February 23, 2018

Refugees or terrorists? They’ll soon be dead


They are half-a-world away and there are only seven of them, but the members of Parliament on a House of Commons human rights committee are doing whatever they can for the 3,400 refugees at Camp Ashraf, north of Baghdad, who, the MPs believe, are in imminent danger.

There are two Canadians among the refugees. They remain at Ashraf voluntarily despite offers from Canadian consular officials to get them out of what could, within days, become a very dicey situation.

Last month, diplomats convinced nine other Canadians to leave the camp.

Today, Canadian officials will travel from Jordan to Camp Ashraf, at some risk to their own personal security, to check on conditions and on the two Canadians who refuse to leave.

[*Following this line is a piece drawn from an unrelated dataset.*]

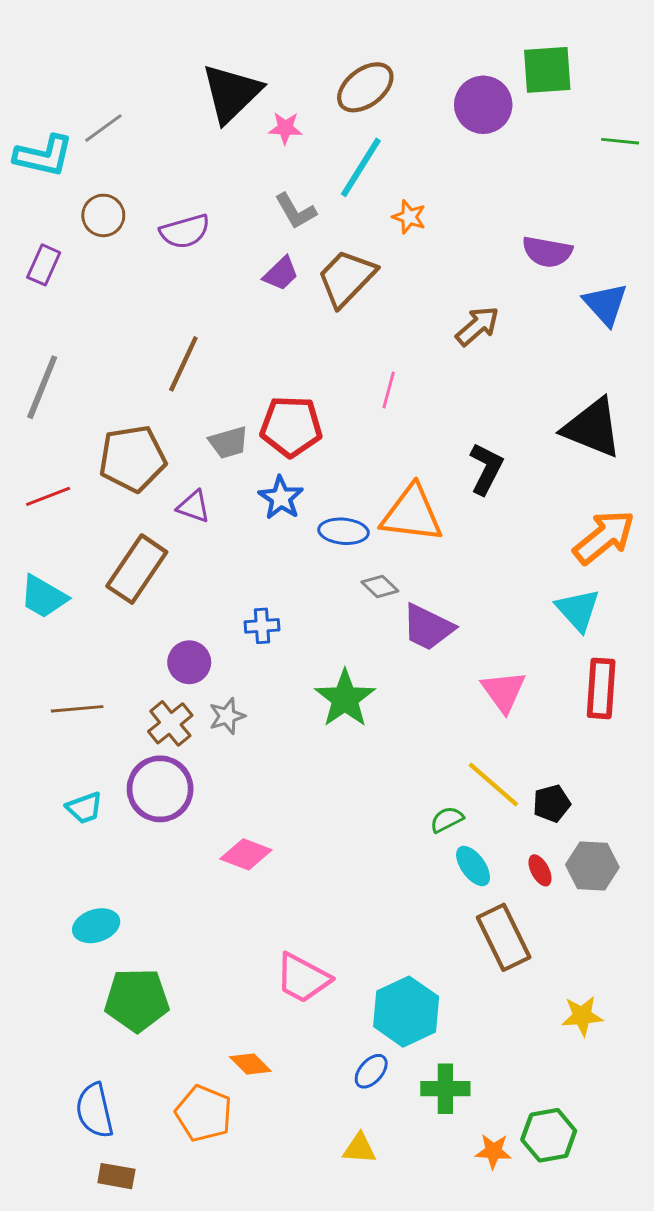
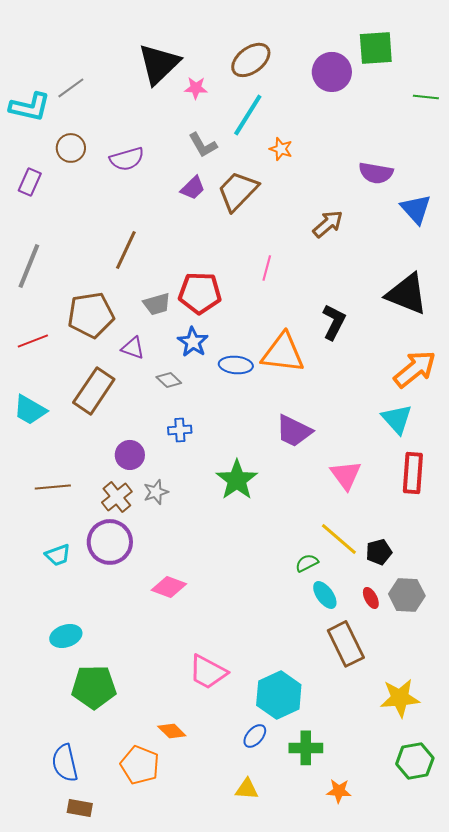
gray diamond: (380, 587) -> (169, 380), moved
yellow star: (582, 1016) -> (400, 698), size x1.4
green hexagon: (549, 1135) -> (415, 761), moved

The rest, though, are mostly Iranian refugees opposed to the ayatollahs who govern their homeland. Their political organization was created in the 1960s and is called the National Liberation Army of the Mujahedin e-Khalq or MeK.

During the Iran-Iraq war they were armed by Saddam Hussein and used by that dictator to kill many thousands of Iranians.

They are also alleged to have killed Kurds, at Hussein’s urging, and committed other violent acts in the name of their cause. But since 2001, those at Camp Ashraf have given up their weapons.

Nonetheless, they are, above all else, enemies of the regime of Mahmoud Ahmadinejad.

But Iran’s president has a new friend in Iraqi Prime Minister Nouri al-Maliki and, as soon as U.S. forces withdraws all its troops from Iraq at the end of the year, Maliki — many experts will tell you — will hand those 3,400 refugees and enemies of Ahmadinejad over to Ahmadinejad himself.

“They will face the prison and the gallows (and) the fight for democracy in Iran will take a severe blow,” Wes Martin told this small group of Canadian MPs last week. Martin is a retired U.S. marine colonel who was once the commander of Camp Ashraf while it was under U.S. control.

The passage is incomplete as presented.